Getting Started

getting-started installation setup

This guide will help you set up and run the Arabic Sign Language Recognition system on your local machine or using Docker.

Prerequisites

Choose one of the following setups:

  • Docker and Docker Compose installed
  • No other dependencies required

Option 2: Local Development

  • Python 3.12+
  • uv - Fast Python package installer
  • Webcam (for live recognition)

Installation

1. Clone the Repository

git clone https://github.com/yousefelkilany/word-level-arabic-sign-language.git
cd word-level-arabic-sign-language

2. Configuration Setup

Create a .env file from the example:

cp .env.example .env

Edit .env with your configuration:

# Model Configuration
ONNX_CHECKPOINT_FILENAME=last-checkpoint-signs_502.pth.onnx
 
# CORS Configuration
DOMAIN_NAME=http://localhost:8000
 
# Development Mode (1 = local, 0 = Kaggle paths)
LOCAL_DEV=1
 
# Force CPU execution (1 = CPU only, 0 = use GPU if available)
USE_CPU=1

IMPORTANT

Set LOCAL_DEV=1 to use local data/ and models/ directories instead of Kaggle paths.

See Environment Configuration for detailed variable descriptions.

3. Choose Your Setup Method

Build and start the services:

docker-compose up --build

The API will be available at http://localhost:8000.

Features:

  • ✅ All dependencies included
  • ✅ Consistent environment
  • ✅ Easy deployment
  • ✅ Hot reload enabled (code changes reflected immediately)

See Docker Setup for advanced configuration.

Option B: Local Development Setup

  1. Install Dependencies:
uv sync
  1. Run the Backend:
# Direct Python execution
python src/api/run.py
 
# OR using Make
make local_setup && python src/api/run.py

The API will be available at http://localhost:8000.

First Run

1. Access the Web Interface

Navigate to http://localhost:8000/live-signs in your web browser.

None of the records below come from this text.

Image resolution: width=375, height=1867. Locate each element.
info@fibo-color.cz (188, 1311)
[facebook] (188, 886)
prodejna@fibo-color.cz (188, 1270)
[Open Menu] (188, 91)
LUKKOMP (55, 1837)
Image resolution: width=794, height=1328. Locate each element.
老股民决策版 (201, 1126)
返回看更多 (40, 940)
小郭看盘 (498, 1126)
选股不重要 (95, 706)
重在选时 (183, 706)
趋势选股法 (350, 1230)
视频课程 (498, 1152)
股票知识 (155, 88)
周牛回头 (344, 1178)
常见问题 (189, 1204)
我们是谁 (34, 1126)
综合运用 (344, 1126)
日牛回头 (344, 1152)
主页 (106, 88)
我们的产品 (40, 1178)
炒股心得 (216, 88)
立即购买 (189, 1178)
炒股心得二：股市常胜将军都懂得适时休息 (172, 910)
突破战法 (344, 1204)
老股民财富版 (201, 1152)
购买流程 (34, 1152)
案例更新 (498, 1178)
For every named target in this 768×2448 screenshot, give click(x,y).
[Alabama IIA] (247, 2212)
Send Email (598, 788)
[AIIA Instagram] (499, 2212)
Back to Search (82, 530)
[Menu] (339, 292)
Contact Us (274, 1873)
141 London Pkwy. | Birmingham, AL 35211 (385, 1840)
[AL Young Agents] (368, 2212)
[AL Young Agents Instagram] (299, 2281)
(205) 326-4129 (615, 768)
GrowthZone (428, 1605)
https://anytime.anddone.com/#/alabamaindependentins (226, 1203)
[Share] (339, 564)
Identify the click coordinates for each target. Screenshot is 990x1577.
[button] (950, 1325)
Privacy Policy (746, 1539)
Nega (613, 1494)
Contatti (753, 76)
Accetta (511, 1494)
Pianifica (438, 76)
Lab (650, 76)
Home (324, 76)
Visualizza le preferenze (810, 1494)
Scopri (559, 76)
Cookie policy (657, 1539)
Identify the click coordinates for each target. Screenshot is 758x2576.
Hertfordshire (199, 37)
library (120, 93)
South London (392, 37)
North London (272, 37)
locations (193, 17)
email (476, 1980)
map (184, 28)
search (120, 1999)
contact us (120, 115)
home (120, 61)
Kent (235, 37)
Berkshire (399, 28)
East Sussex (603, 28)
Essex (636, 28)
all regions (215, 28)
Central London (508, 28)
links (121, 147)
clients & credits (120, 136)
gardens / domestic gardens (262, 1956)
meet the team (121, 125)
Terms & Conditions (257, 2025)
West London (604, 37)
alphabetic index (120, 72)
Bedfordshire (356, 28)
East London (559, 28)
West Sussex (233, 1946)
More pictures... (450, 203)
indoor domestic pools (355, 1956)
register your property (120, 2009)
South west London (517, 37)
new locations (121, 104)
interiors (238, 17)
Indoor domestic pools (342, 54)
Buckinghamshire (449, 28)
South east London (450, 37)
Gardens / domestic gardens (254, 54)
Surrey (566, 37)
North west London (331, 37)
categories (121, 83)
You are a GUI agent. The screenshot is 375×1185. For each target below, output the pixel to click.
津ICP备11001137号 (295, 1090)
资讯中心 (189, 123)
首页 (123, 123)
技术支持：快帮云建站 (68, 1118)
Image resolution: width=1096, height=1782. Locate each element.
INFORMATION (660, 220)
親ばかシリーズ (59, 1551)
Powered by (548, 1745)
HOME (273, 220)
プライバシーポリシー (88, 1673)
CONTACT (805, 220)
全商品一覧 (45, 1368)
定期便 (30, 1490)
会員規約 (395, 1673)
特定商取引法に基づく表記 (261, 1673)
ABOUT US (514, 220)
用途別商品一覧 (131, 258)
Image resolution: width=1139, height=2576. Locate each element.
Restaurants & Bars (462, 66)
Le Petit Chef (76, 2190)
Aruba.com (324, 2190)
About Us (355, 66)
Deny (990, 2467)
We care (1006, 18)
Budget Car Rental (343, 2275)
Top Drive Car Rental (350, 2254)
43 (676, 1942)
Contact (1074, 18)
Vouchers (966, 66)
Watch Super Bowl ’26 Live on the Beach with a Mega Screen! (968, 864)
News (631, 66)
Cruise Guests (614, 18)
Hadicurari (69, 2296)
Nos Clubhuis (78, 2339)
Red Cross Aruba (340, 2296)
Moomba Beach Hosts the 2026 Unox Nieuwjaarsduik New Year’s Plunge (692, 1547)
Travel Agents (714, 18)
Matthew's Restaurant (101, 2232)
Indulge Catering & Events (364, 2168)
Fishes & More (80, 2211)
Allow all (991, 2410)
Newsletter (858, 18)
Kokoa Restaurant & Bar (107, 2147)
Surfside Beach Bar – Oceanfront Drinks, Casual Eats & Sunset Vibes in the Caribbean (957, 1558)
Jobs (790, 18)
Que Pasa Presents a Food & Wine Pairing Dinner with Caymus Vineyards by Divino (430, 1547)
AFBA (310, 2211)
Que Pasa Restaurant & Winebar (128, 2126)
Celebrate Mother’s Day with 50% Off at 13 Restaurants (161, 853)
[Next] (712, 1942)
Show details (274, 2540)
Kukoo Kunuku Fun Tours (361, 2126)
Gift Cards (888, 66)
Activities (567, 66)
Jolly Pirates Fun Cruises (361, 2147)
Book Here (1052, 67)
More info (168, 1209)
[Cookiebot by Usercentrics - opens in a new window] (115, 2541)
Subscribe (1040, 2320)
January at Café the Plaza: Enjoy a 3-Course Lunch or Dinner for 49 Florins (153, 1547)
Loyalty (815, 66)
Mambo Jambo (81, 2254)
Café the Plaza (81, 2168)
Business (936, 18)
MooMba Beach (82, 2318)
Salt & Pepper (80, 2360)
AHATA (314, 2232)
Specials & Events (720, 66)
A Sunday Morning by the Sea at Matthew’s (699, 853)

2. Grant Camera Permissions

When prompted, allow the browser to access your webcam.

3. Start Signing

  • Position yourself in front of the camera
  • Perform Arabic sign language gestures
  • The system will detect and display recognized signs in real-time

Project Structure

arabic-sign-language-karsl/
├── src/
│   ├── api/          # FastAPI application and WebSocket handlers
│   ├── core/         # Core utilities (MediaPipe, constants)
│   ├── data/         # Dataset processing and loading
│   └── modelling/    # Model architecture and training
├── static/           # Frontend (HTML, CSS, JavaScript)
├── models/           # ONNX models for inference
├── checkpoints/      # Training checkpoints
├── data/             # Dataset and labels
├── docs/             # This documentation
├── Dockerfile        # Container image configuration
├── docker-compose.yml
├── pyproject.toml    # Python dependencies
└── makefile          # Build automation

See Project Structure for detailed organization.

Available Commands

Using Make

# Training
make train              # Train model with default settings
make cpu_train          # Train on CPU only
 
# Model Export
make export_model checkpoint_path=path/to/checkpoint.pth
 
# Benchmarking
make onnx_benchmark checkpoint_path=path/to/model.onnx
 
# Local Development
make local_setup        # Set LOCAL_DEV=1 for current command

See Makefile Commands for all available commands.

Using Docker

# Start services
docker-compose up
 
# Rebuild and start
docker-compose up --build
 
# Force recreate containers
docker-compose up --build --force-recreate
 
# Stop services
docker-compose down
 
# View logs
docker-compose logs -f

Verification

Test the API

curl http://localhost:8000/

Expected response: HTML content from the live signs interface.

Test WebSocket Connection

Open the browser console at http://localhost:8000/live-signs and check for:

WebSocket connection established

Troubleshooting

Common Issues

Port Already in Use

# Change port in docker-compose.yml or when running locally
uvicorn api.main:app --port 8001

Model Not Found

  • Ensure ONNX model exists in models/ directory
  • Check ONNX_CHECKPOINT_FILENAME in .env
  • Download pre-trained model if needed

Camera Not Detected

  • Grant browser camera permissions
  • Check if another application is using the camera
  • Try a different browser (Chrome/Edge recommended)

CORS Errors

  • Verify DOMAIN_NAME in .env matches your frontend URL
  • Check browser console for specific CORS errors

See Troubleshooting for more solutions.